Nissan invests in Sunderland plant despite Brexit warnings
09 March 2020
9 March 2020
Nissan has unveiled its new £52 million (€60 million) XL press line in its UK plant. The equipment comes as part of a £400 million (€458 million) investment in the facility ahead of production of the third-generation Qashqai.
The first specially commissioned panels were pressed last week (6 March) at an official opening ceremony. Leading the event, Nissan chief operating officer Ashwani Gupta said: ′When the first Nissan Qashqai rolled off the line in Sunderland in 2006 it created the crossover segment.'
′Designed, engineered and made in the UK, and more than three million vehicles later, it remains the benchmark, just as our team in the UK continues to set the standard for productivity and quality,' He commented.

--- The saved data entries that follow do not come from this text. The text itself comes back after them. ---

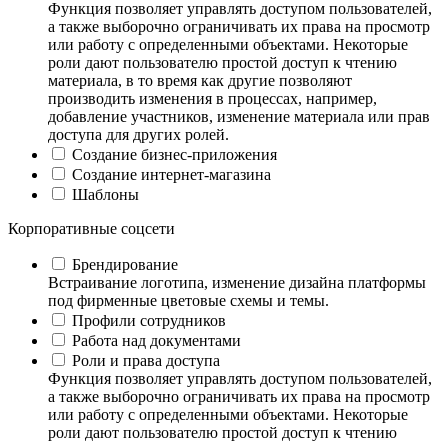
Функция позволяет управлять доступом пользователей,
а также выборочно ограничивать их права на просмотр
или работу с определенными объектами. Некоторые
роли дают пользователю простой доступ к чтению
материала, в то время как другие позволяют
производить изменения в процессах, например,
добавление участников, изменение материала или прав
доступа для других ролей.
Создание бизнес-приложения
Создание интернет-магазина
Шаблоны
Корпоративные соцсети
Брендирование
Встраивание логотипа, изменение дизайна платформы
под фирменные цветовые схемы и темы.
Профили сотрудников
Работа над документами
Роли и права доступа
Функция позволяет управлять доступом пользователей,
а также выборочно ограничивать их права на просмотр
или работу с определенными объектами. Некоторые
роли дают пользователю простой доступ к чтению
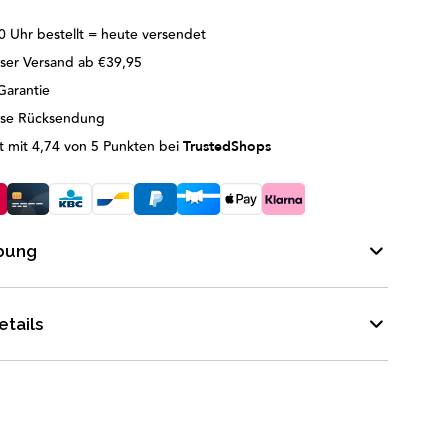
0 Uhr bestellt = heute versendet
ser Versand ab €39,95
Garantie
ose Rücksendung
 mit 4,74 von 5 Punkten bei
TrustedShops
bung
tails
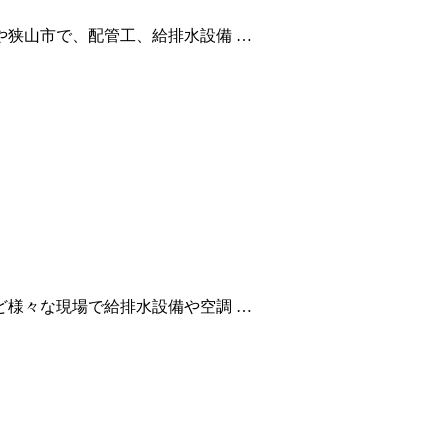
狭山市で、配管工、給排水設備 …
様々な現場で給排水設備や空調 …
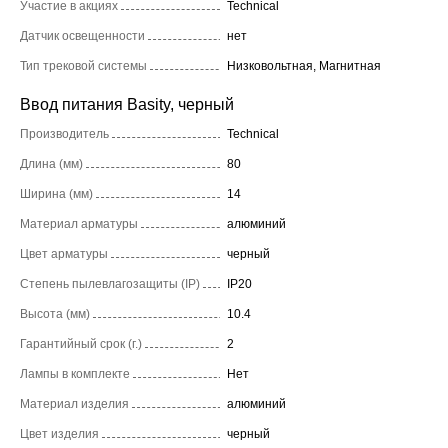
Участие в акциях
Technical
Датчик освещенности
нет
Тип трековой системы
Низковольтная, Магнитная
Ввод питания Basity, черный
Производитель
Technical
Длина (мм)
80
Ширина (мм)
14
Материал арматуры
алюминий
Цвет арматуры
черный
Степень пылевлагозащиты (IP)
IP20
Высота (мм)
10.4
Гарантийный срок (г.)
2
Лампы в комплекте
Нет
Материал изделия
алюминий
Цвет изделия
черный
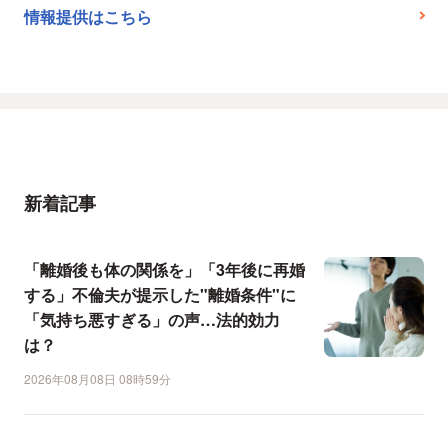
情報提供はこちら
新着記事
「離婚後も体の関係を」「3年後に再婚
する」不倫夫が提示した"離婚条件"に
「気持ち悪すぎる」の声…法的効力
は？
2026年08月08日 08時59分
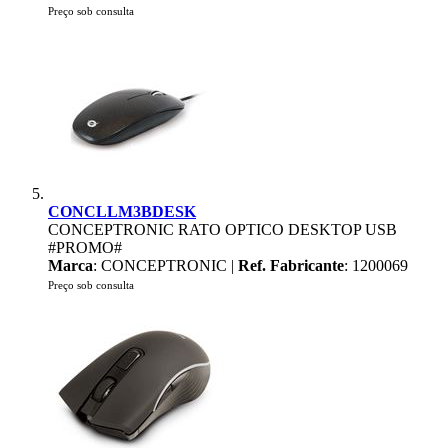
Preço sob consulta
CONCLLM3BDESK
CONCEPTRONIC RATO OPTICO DESKTOP USB
#PROMO#
Marca
: CONCEPTRONIC |
Ref. Fabricante
: 1200069
Preço sob consulta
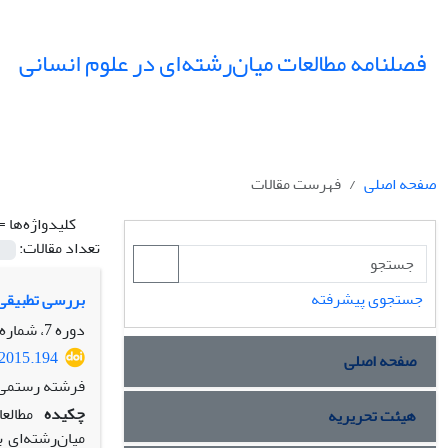
فصلنامه مطالعات میان‌رشته‌ای در علوم انسانی
صفحه اصلی
فهرست مقالات
کلیدواژه‌ها =
تعداد مقالات:
جستجوی پیشرفته
بررسی تطبیقی 
دوره 7، شماره 3، تابستان 1394، صفحه
.2015.194
صفحه اصلی
فرشته رستمی
چکیده
مطالع
هیئت تحریریه
میان‌رشته‌ای 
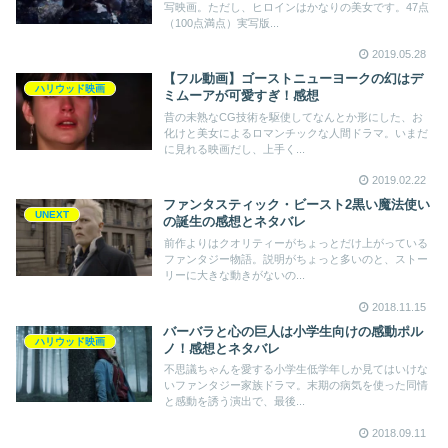
写映画。ただし、ヒロインはかなりの美女です。47点
（100点満点）実写版...
2019.05.28
【フル動画】ゴーストニューヨークの幻はデ
ハリウッド映画
ミムーアが可愛すぎ！感想
昔の未熟なCG技術を駆使してなんとか形にした、お
化けと美女によるロマンチックな人間ドラマ。いまだ
に見れる映画だし、上手く...
2019.02.22
ファンタスティック・ビースト2黒い魔法使い
UNEXT
の誕生の感想とネタバレ
前作よりはクオリティーがちょっとだけ上がっている
ファンタジー物語。説明がちょっと多いのと、ストー
リーに大きな動きがないの...
2018.11.15
バーバラと心の巨人は小学生向けの感動ポル
ハリウッド映画
ノ！感想とネタバレ
不思議ちゃんを愛する小学生低学年しか見てはいけな
いファンタジー家族ドラマ。末期の病気を使った同情
と感動を誘う演出で、最後...
2018.09.11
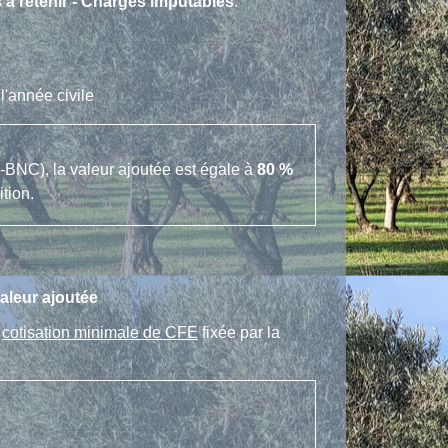
 à retenir - Charges imputables
.
l'année civile
-BNC), la valeur ajoutée est égale à
80 %
tion.
aleur ajoutée
a
cotisation minimale de CFE
fixée par la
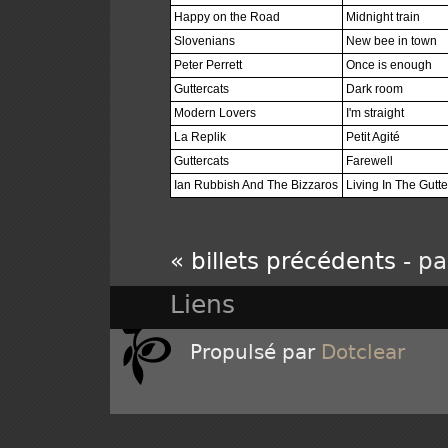
Happy on the Road
Midnight train
Slovenians
New bee in town
Peter Perrett
Once is enough
Guttercats
Dark room
Modern Lovers
I'm straight
La Replik
Petit Agité
Guttercats
Farewell
Ian Rubbish And The Bizzaros
Living In The Gutte
« billets précédents
- pa
Liens
Propulsé par
Dotclear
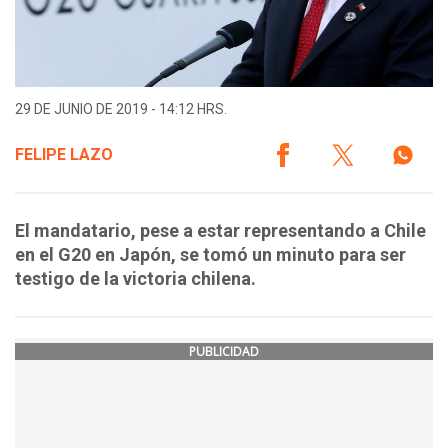
29 DE JUNIO DE 2019 - 14:12 HRS.
FELIPE LAZO
El mandatario, pese a estar representando a Chile
en el G20 en Japón, se tomó un minuto para ser
testigo de la victoria chilena.
PUBLICIDAD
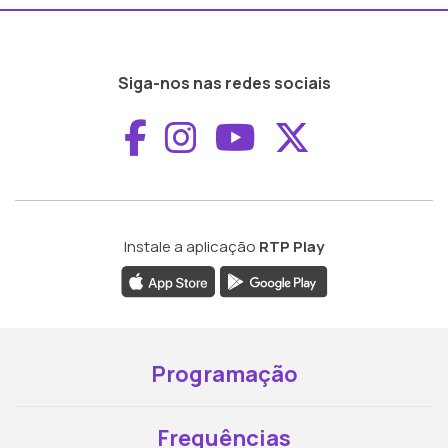
Siga-nos nas redes sociais
Aceder ao Faceboo
Aceder ao Inst
Aceder ao 
Aceder a
Instale a aplicação
RTP Play
Programação
Frequências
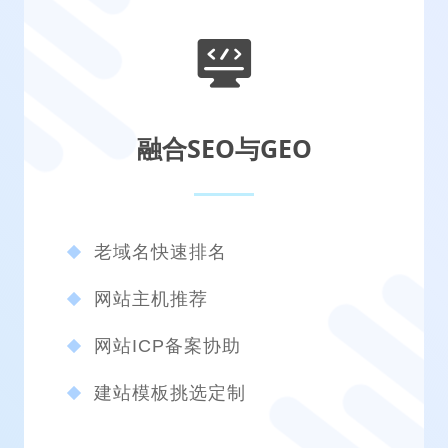
融合SEO与GEO
老域名快速排名
网站主机推荐
网站ICP备案协助
建站模板挑选定制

As part of the ceremony, the team behind the press signed the first panel, which will become a fender for the new Juke. March 2020 marks the 10th anniversary of the first Juke to roll out of the Sunderland plant and since October last year, it has been made there exclusively.
′Watching the first perfect panels coming off the press was a proud moment, and is a reflection of the tremendous skills we have here on Wearside,' added Steve Marsh, vice president of manufacturing, at the Sunderland plant.

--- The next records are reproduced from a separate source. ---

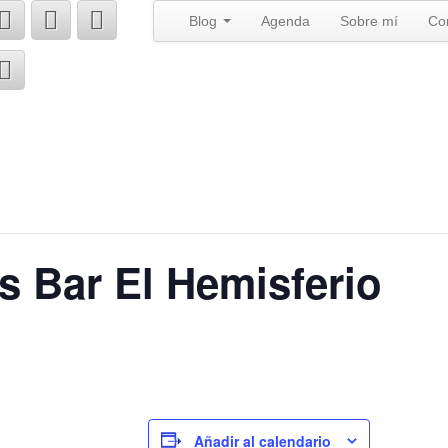
Blog
Agenda
Sobre mí
Co
és Bar El Hemisferio
Añadir al calendario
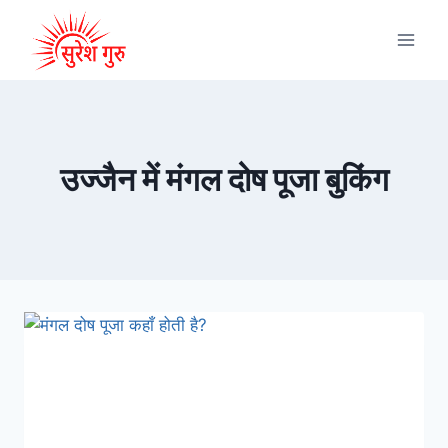
उज्जैन में मंगल दोष पूजा बुकिंग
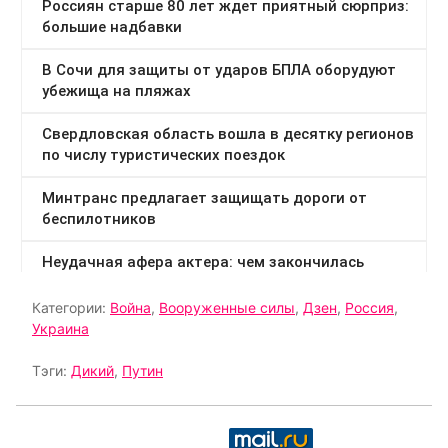
Категории:
Война
,
Вооруженные силы
,
Дзен
,
Россия
,
Украина
Тэги:
Дикий
,
Путин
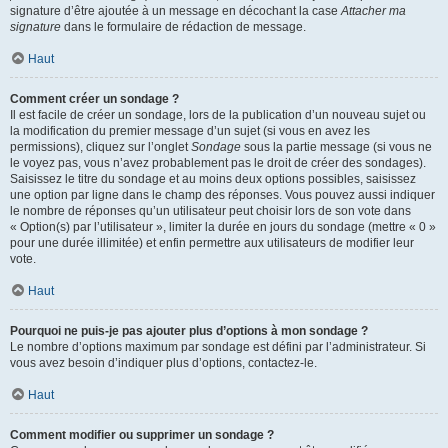
signature d’être ajoutée à un message en décochant la case
Attacher ma
signature
dans le formulaire de rédaction de message.
Haut
Comment créer un sondage ?
Il est facile de créer un sondage, lors de la publication d’un nouveau sujet ou
la modification du premier message d’un sujet (si vous en avez les
permissions), cliquez sur l’onglet
Sondage
sous la partie message (si vous ne
le voyez pas, vous n’avez probablement pas le droit de créer des sondages).
Saisissez le titre du sondage et au moins deux options possibles, saisissez
une option par ligne dans le champ des réponses. Vous pouvez aussi indiquer
le nombre de réponses qu’un utilisateur peut choisir lors de son vote dans
« Option(s) par l’utilisateur », limiter la durée en jours du sondage (mettre « 0 »
pour une durée illimitée) et enfin permettre aux utilisateurs de modifier leur
vote.
Haut
Pourquoi ne puis-je pas ajouter plus d’options à mon sondage ?
Le nombre d’options maximum par sondage est défini par l’administrateur. Si
vous avez besoin d’indiquer plus d’options, contactez-le.
Haut
Comment modifier ou supprimer un sondage ?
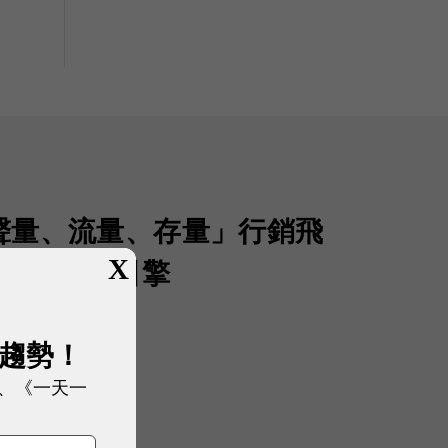
聲量、流量、存量」行銷飛
X
 AI 成長引擎
展趨勢！
、《一天一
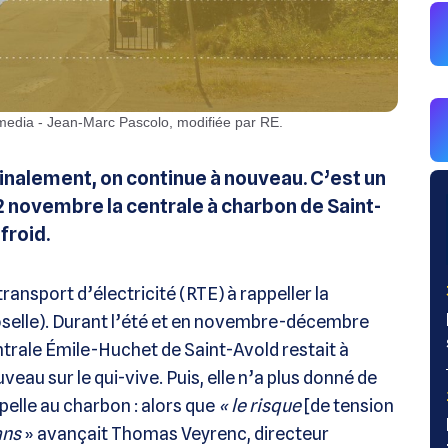
imedia - Jean-Marc Pascolo, modifiée par RE.
 finalement, on continue à nouveau. C’est un
2 novembre la centrale à charbon de Saint-
froid.
ransport d’électricité (RTE) à rappeller la
elle). Durant l’été et en novembre-décembre
centrale Émile-Huchet de Saint-Avold restait à
uveau sur le qui-vive. Puis, elle n’a plus donné de
ppelle au charbon : alors que
« le risque
[de tension
ans
» avançait Thomas Veyrenc, directeur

6.1 million vehicle panels
Weighing more than 2,000 tonnes, the new press has taken 18 months to install. According to Nissan, the machinery is capable of stamping more than 6.1 million vehicle panels a year, with a maximum combined force of 5,400 tonnes.
The investment also includes a new recycling system which will segregate and process scrap, as well as upgrades to the existing blanking line which will supply flat blanks (the sheets of metal that are ready to be pressed) to the XL press.

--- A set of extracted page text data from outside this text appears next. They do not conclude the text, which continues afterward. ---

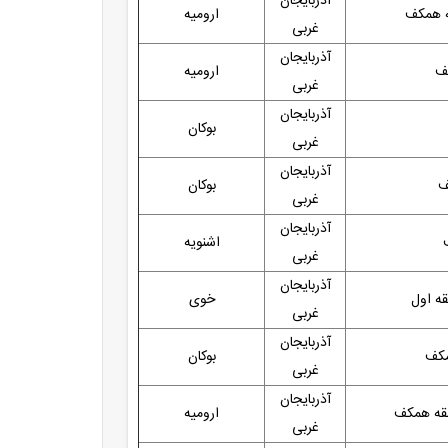
آذربایجان
ارومیه
غربی
آذربایجان
ارومیه
غربی
آذربایجان
بوکان
غربی
آذربایجان
ف
بوکان
غربی
آذربایجان
اشنویه
غربی
آذربایجان
خوی
غربی
آذربایجان
مکف
بوکان
غربی
آذربایجان
طبقه همکف
ارومیه
غربی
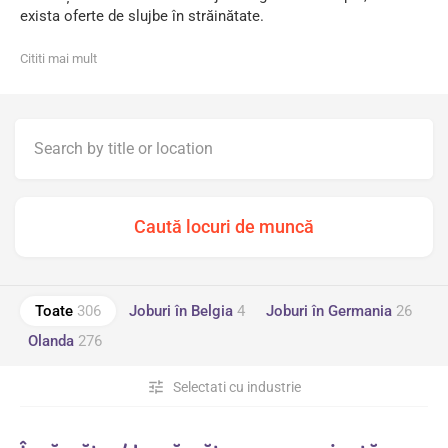
exista oferte de slujbe în străinătate.
Cititi mai mult
Toate
306
Joburi în Belgia
4
Joburi în Germania
26
Olanda
276
tune
Selectati cu industrie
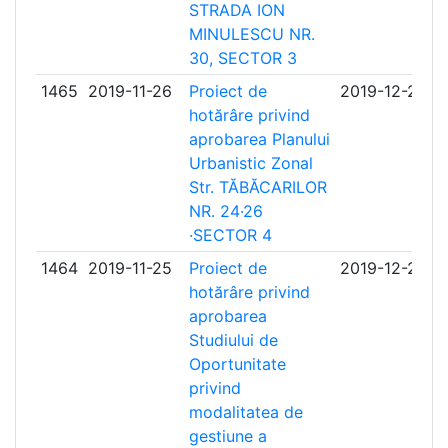
STRADA ION
MINULESCU NR.
30, SECTOR 3
1465
2019-11-26
Proiect de
2019-12-27
hotărâre privind
aprobarea Planului
Urbanistic Zonal
Str. TĂBĂCARILOR
NR. 24·26
·SECTOR 4
1464
2019-11-25
Proiect de
2019-12-27
hotărâre privind
aprobarea
Studiului de
Oportunitate
privind
modalitatea de
gestiune a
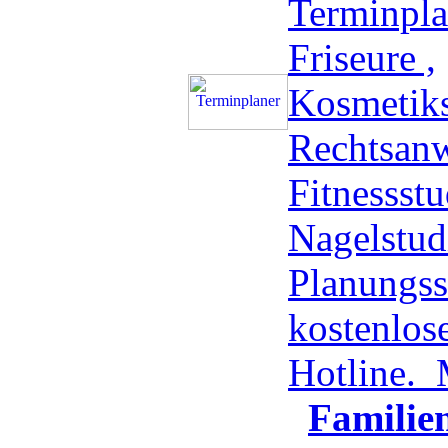
Terminpla
Friseure ,
Kosmetiks
Rechtsanw
Fitnessstu
Nagelstud
Planungss
kostenlos
Hotline.
Familie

The Qashqai preparation comes on top of the £100 million (€115 million) invested in the launch of the new Juke and is part of the planned £1 billion investment (€1.15 billion) in the Sunderland plant over five years.
The factory produces the Qashqai, Juke and Leaf models in Britain, where it employs more than 7,000 people. The site churned out almost 350,000 vehicles in 2019, down 30% from their 2016 production figure of 500,000.
Since the Brexit referendum, investment in the UK's automotive industry has fallen significantly. From over £2.5 billion (€2.9 billion) in 2015, just £90 million (€103 million) was invested in manufacturing, research and development in the first six months of last year.
Bucking the trend
Alongside Nissan, however, some manufacturers do appear to be trying to buck this trend. Hyundai and Kia recently announced that they plan to pump money into Arrival, a UK-based electric start-up. This boost of over £87 million (€100 million) almost matched the total investment from January to June 2019.
However, with the potential for a trade deal between the EU and UK still up in the air, and the coronavirus (Covid-19) continuing to impact global supply chains, manufacturers are likely to continue exercising caution when investing.